Dicho esto que suena un tanto solemne, voy a contarles una experiencia que yo viví en la biblioteca del monasterio de San Millán. La he recordado estos días pues no en vano el pasado día 12 fue la fiesta del santo anacoreta Millán. En mi condición de secretario del Obispado he acompañado al obispo de turno en varias ocasiones en las que se recibía en el centro emilianense la visita de los reyes de España, don Juan Carlos y doña Sofía. Esta mujer se mostró en las cuatro ocasiones que tuve la oportunidad de saludarla como una mujer inteligente y una madre cariñosa. La primera vez me preguntó si vivía mi madre y al contestarle yo que sí, me dijo: «Déle un abrazo de mi parte». Parecerá una tontería, pero les aseguro que a mi madre no se lo pareció cuando se lo conté.

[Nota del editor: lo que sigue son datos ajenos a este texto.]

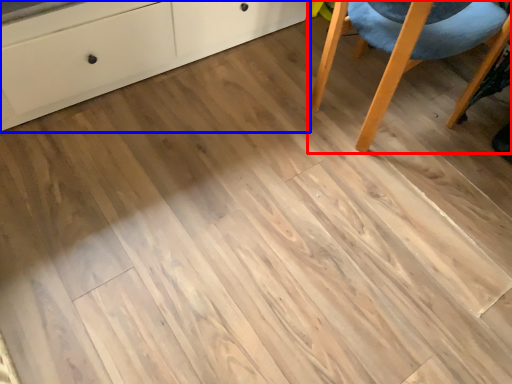 Question: Among these objects, which one is nearest to the camera, chair (highlighted by a red box) or chest of drawers (highlighted by a blue box)?

Choices:
 (A) chair
 (B) chest of drawers

Answer: (B) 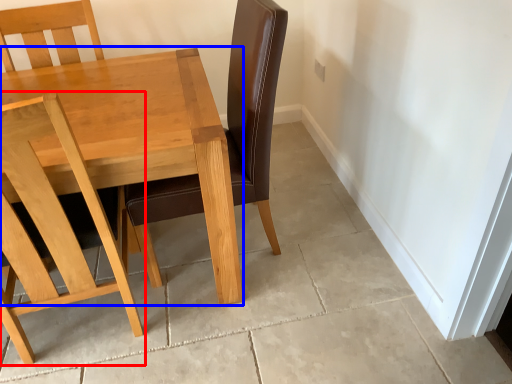 Question: Which object is closer to the camera taking this photo, chair (highlighted by a red box) or table (highlighted by a blue box)?

Choices:
 (A) chair
 (B) table

Answer: (A) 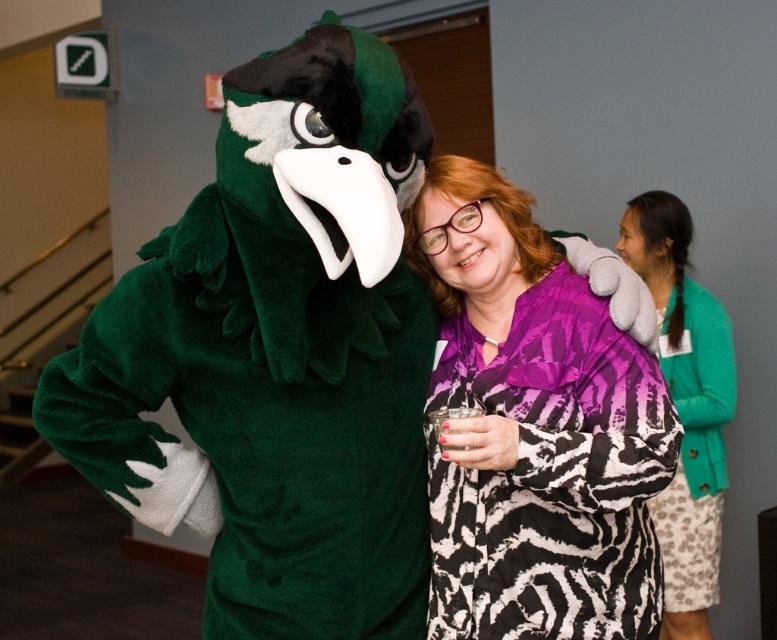 Can you confirm if purple printed shirt at center is thinner than green fuzzy sweater at right?

No, purple printed shirt at center is not thinner than green fuzzy sweater at right.

Is purple printed shirt at center closer to camera compared to green fuzzy sweater at right?

Yes, purple printed shirt at center is closer to the viewer.

Who is more distant from viewer, (608, 560) or (687, 426)?

Point (687, 426)

Identify the location of purple printed shirt at center. [x=532, y=428]. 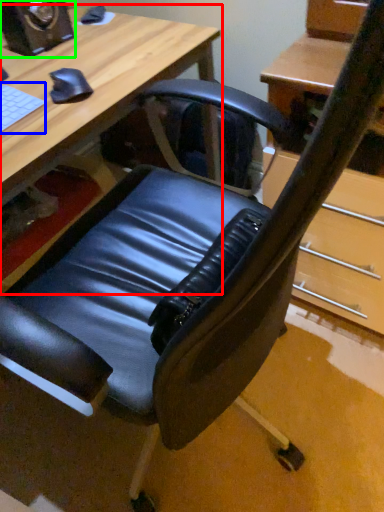 Question: Based on their relative distances, which object is farther from desk (highlighted by a red box)? Choose from laptop keyboard (highlighted by a blue box) and speaker (highlighted by a green box).

Choices:
 (A) laptop keyboard
 (B) speaker

Answer: (A) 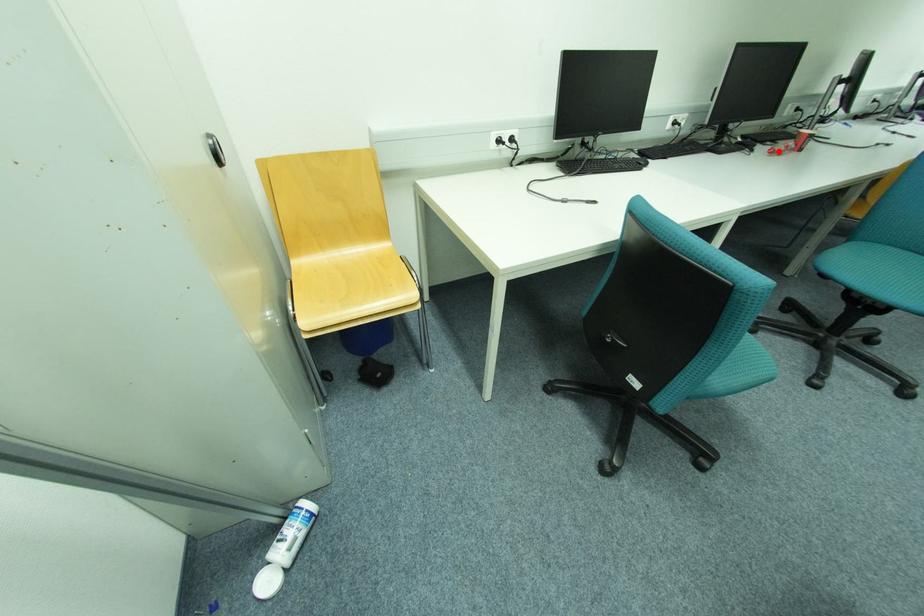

Pero volvamos a la biblioteca. Creo que fue con ocasión de la declaración de los monasterios de Suso y de Yuso Patrimonio de la Humanidad por la UNESCO allá por 1997, cuando por un motivo que no recuerdo, hubo un cambio en el protocolo y de golpe y porrazo nos vimos en la biblioteca los reyes, el obispo, el presidente de la Comunidad y un servidor.
La reina pidió un documento del médico y teólogo español Miguel Servet. Trataba algo sobre botánica. Me pidieron que tradujera el texto del latín, cosa que yo hice gustoso. Admiré el saber de la reina. Y admiré el valor documental que allí había. Y ahora voy a lo que quería destacar, no digo como aviso a navegantes, sí como aviso a ignorantes. Todos esos tertulianos que pontifican de todo y apenas saben nada de nada, para los que la Iglesia, o mejor dicho la fe –hablan de oídas– viene a ser como el freno y la rémora de la cultura.
Veamos aunque sea a vista de pájaro. Los fundadores culturales de la Edad Media fueron Boecio, Casiodoro, Isidoro de Sevilla (arzobispo) y Beda llamado el Venerable (monje benedictino). La base del pensamiento occidental fue, y lo sigue siendo todavía, la tradición clásica que Roma pasó a la Iglesia cristiana, guardada en el arca del latín.
Esta forma latina del helenismo se convirtió en el fundamento de la cultura occidental y en una de sus principales energías creadoras que culminó con la síntesis que dio lugar a la teología cristiana.
A raíz de las invasiones germánicas, el logro del cristianismo fue preservar su patrimonio espiritual y cultural en Europa y convertirlo en elemento constitutivo de la nueva civilización. La cultura clásica se refugia en los monasterios, que la mantienen. De hecho, la tarea más monumental de los cenobios y que será su mayor patrimonio es la transcripción y recopilación del saber greco-romano y la cultura clásica en general. Difícil resulta pensar en cómo se hubiera dado el florecimiento cultural de la Baja Edad Media sin tener la colección de los clásicos por parte de los copistas. Sin los copistas –monjes– apenas habríamos sabido nada de los clásicos que caracterizan a los siglos XI y XII, siglos en los que la filosofía medieval asimiló los principios éticos y sociológicos de Aristóteles y los integró en la estructura del pensamiento cristiano.
Gracias a los monjes apegados a sus reglas brotaron nuevas corrientes de pensamiento y ¡atención! apareció el fenómeno de los fenómenos que fue, es y será la universidad. Las universidades se formaron principalmente de las escuelas catedralicias llamadas a dar una enseñanza superior.